Hydrocarbon Exploration and Licensing Policy (HELP)
The Union Cabinet has approved the Hydrocarbon Exploration and Licensing Policy (HELP).The main facets of this policy are uniform license for exploration and production of all forms of hydrocarbon, an open acreage policy, easy to administer revenue sharing model, marketing and pricing freedom for the crude oil and natural gas produced. The decision is expected to enhance domestic oil & gas production, bring substantial investment in the sector and generate sizable employment. The policy is also aimed at enhancing transparency and reducing administrative discretion. The uniform licence will enable the contractor to explore conventional as well as unconventional oil and gas resources including CBM, shale gas/oil, tight gas and gas hydrates under a single license. In the lines of NELP, cess and import duty will not be applicable on blocks awarded under the new policy.

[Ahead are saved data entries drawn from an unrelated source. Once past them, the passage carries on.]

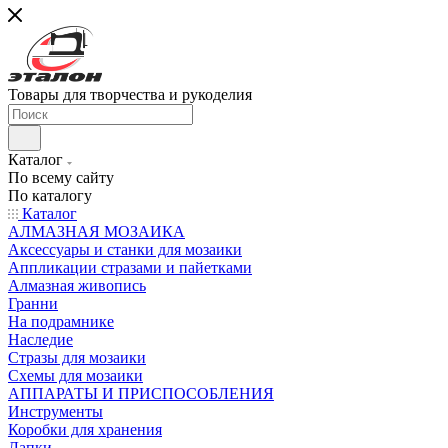
Товары для творчества и рукоделия
Каталог
По всему сайту
По каталогу
Каталог
АЛМАЗНАЯ МОЗАИКА
Аксессуары и станки для мозаики
Аппликации стразами и пайетками
Алмазная живопись
Гранни
На подрамнике
Наследие
Стразы для мозаики
Схемы для мозаики
АППАРАТЫ И ПРИСПОСОБЛЕНИЯ
Инструменты
Коробки для хранения
Лапки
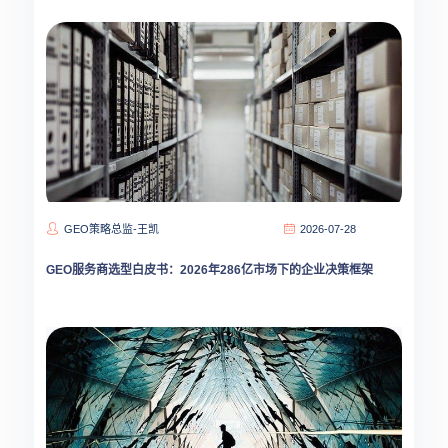
GEO策略总监-王凯
2026-07-28
GEO服务商选型白皮书：2026年286亿市场下的企业决策框架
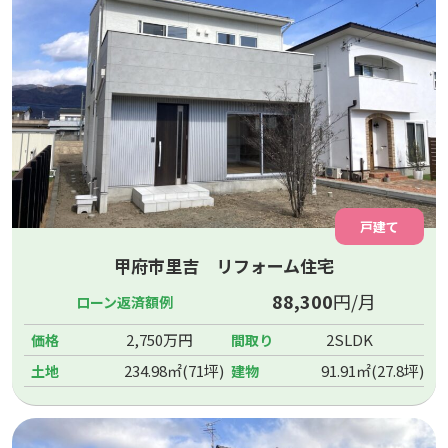
戸建て
甲府市里吉 リフォーム住宅
88,300
円/月
ローン返済額例
2,750万円
2SLDK
価格
間取り
234.98㎡(71坪)
91.91㎡(27.8坪)
土地
建物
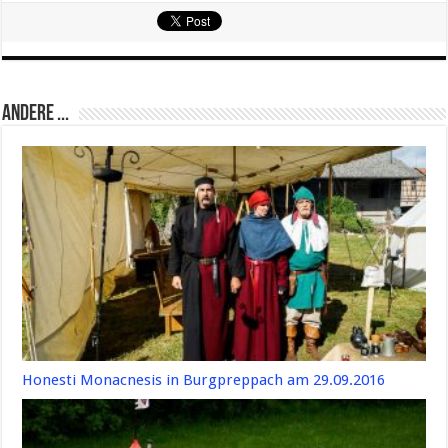
Andere ...
Honesti Monacnesis in Burgpreppach am 29.09.2016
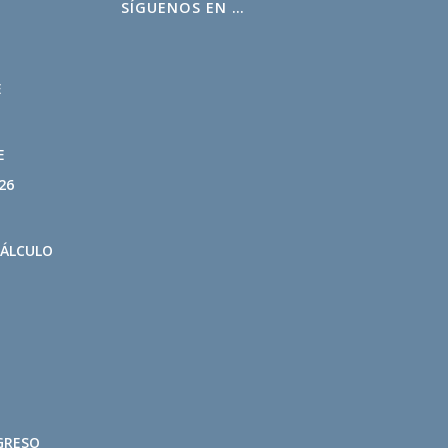
SÍGUENOS EN …
L
E
E
26
CÁLCULO
GRESO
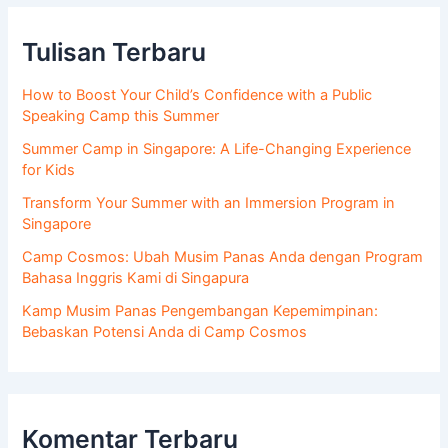
Tulisan Terbaru
How to Boost Your Child’s Confidence with a Public
Speaking Camp this Summer
Summer Camp in Singapore: A Life-Changing Experience
for Kids
Transform Your Summer with an Immersion Program in
Singapore
Camp Cosmos: Ubah Musim Panas Anda dengan Program
Bahasa Inggris Kami di Singapura
Kamp Musim Panas Pengembangan Kepemimpinan:
Bebaskan Potensi Anda di Camp Cosmos
Komentar Terbaru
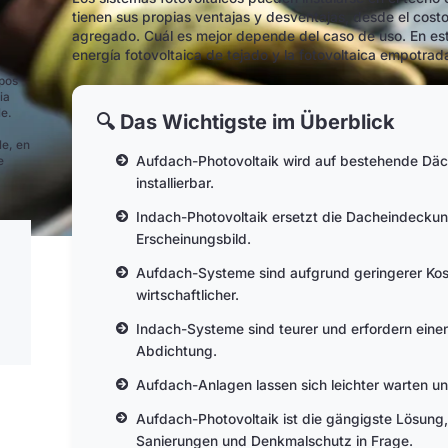
tienen sus propias ventajas y desventajas, desde el costo y
agregado. Cuál es mejor depende del caso de uso. En este 
energía fotovoltaica de tejado y la fotovoltaica empotrad
ipos
ia
le.
🔍 Das Wichtigste im Überblick
le, en
Aufdach-Photovoltaik wird auf bestehende Däche
e
installierbar.
Indach-Photovoltaik ersetzt die Dacheindeckung 
Erscheinungsbild.
Aufdach-Systeme sind aufgrund geringerer Kos
wirtschaftlicher.
Indach-Systeme sind teurer und erfordern ei
Abdichtung.
Aufdach-Anlagen lassen sich leichter warten u
Aufdach-Photovoltaik ist die gängigste Lösung
Sanierungen und Denkmalschutz in Frage.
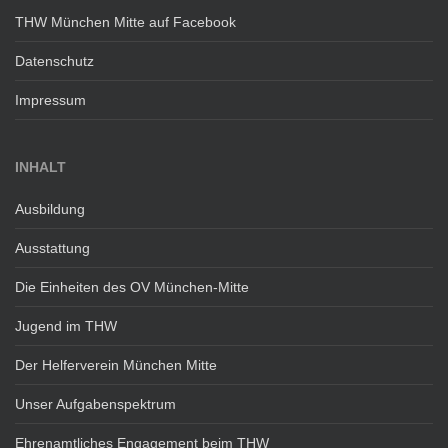
THW München Mitte auf Facebook
Datenschutz
Impressum
INHALT
Ausbildung
Ausstattung
Die Einheiten des OV München-Mitte
Jugend im THW
Der Helferverein München Mitte
Unser Aufgabenspektrum
Ehrenamtliches Engagement beim THW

New Price Formula for Undeveloped Gas Finds cleared by Union Cabinet
March 10, 2016
Cabinet Committee on Economic Affairs (CCEA) approved a new price formula for undeveloped gas discoveries in difficult areas, which will lead to a near-doubling of rates. While domestically-produced gas is currently priced at an average of rates in gas-surplus countries like the US, Canada and Russia, for deep-sea discoveries yet to be developed, the CCEA approved a price indexed to cost of alternative fuels – naphtha and fuel oil as well as imported Liquefied Natural gas (LNG). CCEA has stated that the price will be the lowest of weighted average of fuel oil and imported LNG or weighted average of fuel oil, naphtha and imported coal.

Shortfall Gas under Gas Sales Agreement (GSA)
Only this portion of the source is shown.